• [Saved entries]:
++++++++++++++++++++

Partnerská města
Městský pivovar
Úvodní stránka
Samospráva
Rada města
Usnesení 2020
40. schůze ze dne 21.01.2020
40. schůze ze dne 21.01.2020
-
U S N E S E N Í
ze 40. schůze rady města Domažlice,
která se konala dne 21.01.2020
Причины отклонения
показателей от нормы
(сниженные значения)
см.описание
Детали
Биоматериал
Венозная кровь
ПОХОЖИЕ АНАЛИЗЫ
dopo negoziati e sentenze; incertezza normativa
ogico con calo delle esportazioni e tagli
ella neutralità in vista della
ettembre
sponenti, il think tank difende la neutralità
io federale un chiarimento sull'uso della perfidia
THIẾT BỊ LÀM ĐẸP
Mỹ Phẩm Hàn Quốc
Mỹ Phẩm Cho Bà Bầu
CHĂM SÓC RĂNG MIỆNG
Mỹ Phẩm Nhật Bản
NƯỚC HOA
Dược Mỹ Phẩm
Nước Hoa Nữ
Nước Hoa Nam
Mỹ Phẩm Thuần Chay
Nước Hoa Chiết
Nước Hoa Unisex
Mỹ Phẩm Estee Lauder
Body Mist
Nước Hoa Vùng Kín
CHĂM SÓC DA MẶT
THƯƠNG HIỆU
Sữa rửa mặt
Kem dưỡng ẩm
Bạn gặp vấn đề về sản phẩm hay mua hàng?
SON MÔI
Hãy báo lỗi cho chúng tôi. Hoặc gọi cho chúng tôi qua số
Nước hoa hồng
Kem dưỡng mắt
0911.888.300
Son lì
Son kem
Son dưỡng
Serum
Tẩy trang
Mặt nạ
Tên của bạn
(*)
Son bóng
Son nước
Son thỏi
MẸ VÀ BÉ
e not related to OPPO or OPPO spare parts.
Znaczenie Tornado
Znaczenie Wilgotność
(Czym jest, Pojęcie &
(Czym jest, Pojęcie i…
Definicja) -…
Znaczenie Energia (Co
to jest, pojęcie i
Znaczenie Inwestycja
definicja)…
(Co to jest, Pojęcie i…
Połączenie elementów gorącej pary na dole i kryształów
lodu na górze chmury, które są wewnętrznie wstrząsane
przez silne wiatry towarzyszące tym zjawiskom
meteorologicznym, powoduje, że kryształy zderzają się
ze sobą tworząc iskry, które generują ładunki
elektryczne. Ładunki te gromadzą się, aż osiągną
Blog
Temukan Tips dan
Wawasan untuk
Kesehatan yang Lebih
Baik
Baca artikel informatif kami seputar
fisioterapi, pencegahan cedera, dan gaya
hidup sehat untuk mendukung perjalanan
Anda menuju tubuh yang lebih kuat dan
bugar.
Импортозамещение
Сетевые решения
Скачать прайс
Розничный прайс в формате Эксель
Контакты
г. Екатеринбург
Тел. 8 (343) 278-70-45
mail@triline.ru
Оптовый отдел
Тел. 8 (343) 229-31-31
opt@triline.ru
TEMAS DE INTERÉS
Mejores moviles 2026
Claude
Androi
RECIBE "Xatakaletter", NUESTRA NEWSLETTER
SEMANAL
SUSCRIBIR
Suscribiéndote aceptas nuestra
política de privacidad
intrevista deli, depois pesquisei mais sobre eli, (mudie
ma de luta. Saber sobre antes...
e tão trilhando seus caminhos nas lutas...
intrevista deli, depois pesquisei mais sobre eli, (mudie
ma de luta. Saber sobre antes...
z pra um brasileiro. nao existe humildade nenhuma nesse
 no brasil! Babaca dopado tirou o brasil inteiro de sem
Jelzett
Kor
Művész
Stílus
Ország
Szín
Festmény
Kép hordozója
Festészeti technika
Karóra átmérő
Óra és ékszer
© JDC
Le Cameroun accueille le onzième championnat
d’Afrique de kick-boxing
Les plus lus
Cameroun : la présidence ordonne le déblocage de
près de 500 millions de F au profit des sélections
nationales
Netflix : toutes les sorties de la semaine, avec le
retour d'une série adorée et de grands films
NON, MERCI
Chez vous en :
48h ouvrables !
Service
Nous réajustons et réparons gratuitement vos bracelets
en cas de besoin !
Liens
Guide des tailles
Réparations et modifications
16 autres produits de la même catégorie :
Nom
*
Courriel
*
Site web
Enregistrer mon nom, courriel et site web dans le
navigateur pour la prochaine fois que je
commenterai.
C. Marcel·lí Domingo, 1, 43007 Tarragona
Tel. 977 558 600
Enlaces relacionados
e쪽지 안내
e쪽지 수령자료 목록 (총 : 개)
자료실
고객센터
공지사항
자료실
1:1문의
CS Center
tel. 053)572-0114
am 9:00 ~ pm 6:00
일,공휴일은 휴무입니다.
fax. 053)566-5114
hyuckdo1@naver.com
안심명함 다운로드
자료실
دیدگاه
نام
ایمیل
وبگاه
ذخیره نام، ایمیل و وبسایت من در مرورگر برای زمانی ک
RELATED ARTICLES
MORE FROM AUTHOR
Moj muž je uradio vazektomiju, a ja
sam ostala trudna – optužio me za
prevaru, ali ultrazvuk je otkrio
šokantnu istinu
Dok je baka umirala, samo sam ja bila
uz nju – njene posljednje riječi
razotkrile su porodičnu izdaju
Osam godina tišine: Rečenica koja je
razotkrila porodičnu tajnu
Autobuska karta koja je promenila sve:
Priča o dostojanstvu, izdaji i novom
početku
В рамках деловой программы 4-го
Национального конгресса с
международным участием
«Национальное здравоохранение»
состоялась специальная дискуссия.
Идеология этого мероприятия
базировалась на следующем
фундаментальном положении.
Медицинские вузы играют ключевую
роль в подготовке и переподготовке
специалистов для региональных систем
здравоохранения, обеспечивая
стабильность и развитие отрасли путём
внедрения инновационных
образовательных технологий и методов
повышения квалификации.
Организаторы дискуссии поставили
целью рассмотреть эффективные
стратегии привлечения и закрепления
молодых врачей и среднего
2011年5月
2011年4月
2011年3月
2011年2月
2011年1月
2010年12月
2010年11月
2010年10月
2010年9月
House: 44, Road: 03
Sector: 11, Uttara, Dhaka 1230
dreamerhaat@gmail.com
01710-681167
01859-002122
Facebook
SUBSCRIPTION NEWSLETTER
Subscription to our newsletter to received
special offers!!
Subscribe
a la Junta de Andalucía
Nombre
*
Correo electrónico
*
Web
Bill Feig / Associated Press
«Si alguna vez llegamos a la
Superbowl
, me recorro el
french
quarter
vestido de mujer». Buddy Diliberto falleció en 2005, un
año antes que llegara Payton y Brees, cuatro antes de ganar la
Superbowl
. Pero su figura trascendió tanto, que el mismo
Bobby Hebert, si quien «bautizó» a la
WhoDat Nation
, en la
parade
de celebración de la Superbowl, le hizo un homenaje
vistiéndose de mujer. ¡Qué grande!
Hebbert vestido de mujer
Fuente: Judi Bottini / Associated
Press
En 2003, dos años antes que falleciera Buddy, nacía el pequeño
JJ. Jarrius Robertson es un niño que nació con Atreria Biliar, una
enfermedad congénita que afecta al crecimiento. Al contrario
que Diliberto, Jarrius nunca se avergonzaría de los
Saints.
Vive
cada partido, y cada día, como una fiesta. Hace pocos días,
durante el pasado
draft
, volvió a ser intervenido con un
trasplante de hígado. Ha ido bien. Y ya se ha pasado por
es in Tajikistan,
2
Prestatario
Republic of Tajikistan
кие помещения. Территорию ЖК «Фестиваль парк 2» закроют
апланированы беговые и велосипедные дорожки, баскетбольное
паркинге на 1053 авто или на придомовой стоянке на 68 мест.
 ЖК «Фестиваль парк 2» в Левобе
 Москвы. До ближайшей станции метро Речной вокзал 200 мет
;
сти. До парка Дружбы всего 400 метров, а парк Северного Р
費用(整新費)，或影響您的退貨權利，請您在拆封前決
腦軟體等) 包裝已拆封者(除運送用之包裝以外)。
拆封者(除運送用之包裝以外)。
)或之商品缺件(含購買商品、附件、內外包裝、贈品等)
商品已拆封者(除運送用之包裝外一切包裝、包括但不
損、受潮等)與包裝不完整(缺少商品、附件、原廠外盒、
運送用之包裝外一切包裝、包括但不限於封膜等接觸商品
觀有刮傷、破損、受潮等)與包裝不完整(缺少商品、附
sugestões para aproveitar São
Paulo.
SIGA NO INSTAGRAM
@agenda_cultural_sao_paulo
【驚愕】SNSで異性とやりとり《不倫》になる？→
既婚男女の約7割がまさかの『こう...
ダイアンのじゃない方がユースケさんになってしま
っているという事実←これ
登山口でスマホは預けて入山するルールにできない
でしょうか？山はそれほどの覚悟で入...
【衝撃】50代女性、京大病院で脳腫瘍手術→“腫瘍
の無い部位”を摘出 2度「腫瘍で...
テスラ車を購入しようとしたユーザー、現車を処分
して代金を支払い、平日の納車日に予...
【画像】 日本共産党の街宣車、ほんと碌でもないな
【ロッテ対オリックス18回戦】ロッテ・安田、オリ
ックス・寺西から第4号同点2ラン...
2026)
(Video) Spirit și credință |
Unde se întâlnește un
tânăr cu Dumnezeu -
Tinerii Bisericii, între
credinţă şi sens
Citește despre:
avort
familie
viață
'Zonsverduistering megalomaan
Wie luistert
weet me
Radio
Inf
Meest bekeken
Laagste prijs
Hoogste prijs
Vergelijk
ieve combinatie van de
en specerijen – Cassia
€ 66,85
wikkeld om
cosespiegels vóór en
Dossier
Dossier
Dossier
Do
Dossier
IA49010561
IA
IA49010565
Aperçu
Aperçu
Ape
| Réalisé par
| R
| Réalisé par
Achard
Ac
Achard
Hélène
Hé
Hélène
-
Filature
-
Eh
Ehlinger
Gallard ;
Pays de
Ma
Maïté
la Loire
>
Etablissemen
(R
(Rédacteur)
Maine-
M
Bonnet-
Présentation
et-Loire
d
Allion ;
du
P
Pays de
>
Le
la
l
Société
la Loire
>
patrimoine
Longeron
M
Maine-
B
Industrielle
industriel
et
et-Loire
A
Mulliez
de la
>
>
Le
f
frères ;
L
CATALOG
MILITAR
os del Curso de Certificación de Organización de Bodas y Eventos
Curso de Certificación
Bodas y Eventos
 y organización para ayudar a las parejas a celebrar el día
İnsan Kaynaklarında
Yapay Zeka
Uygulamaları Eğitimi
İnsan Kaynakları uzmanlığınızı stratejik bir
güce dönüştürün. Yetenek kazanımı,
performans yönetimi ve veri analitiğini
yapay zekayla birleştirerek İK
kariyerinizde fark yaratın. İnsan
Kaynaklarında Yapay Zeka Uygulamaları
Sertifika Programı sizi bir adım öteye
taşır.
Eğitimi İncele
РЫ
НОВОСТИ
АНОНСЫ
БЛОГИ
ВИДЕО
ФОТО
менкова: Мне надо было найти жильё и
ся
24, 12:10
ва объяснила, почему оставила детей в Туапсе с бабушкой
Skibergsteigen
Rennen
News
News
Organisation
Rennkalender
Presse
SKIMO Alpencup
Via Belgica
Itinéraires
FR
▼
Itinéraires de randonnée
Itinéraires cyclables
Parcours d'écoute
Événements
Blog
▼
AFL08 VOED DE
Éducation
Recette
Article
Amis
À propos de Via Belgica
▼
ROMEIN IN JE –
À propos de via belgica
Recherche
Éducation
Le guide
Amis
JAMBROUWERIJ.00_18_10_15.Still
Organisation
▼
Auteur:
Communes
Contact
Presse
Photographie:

++++++++++++++++++++

• [DIRECTIONS FOR THIS TASK]:
Return every line from the records above that holds the word "neutralità".

• [ANSWER TO THIS EXERCISE]:
ella neutralità in vista della
sponenti, il think tank difende la neutralità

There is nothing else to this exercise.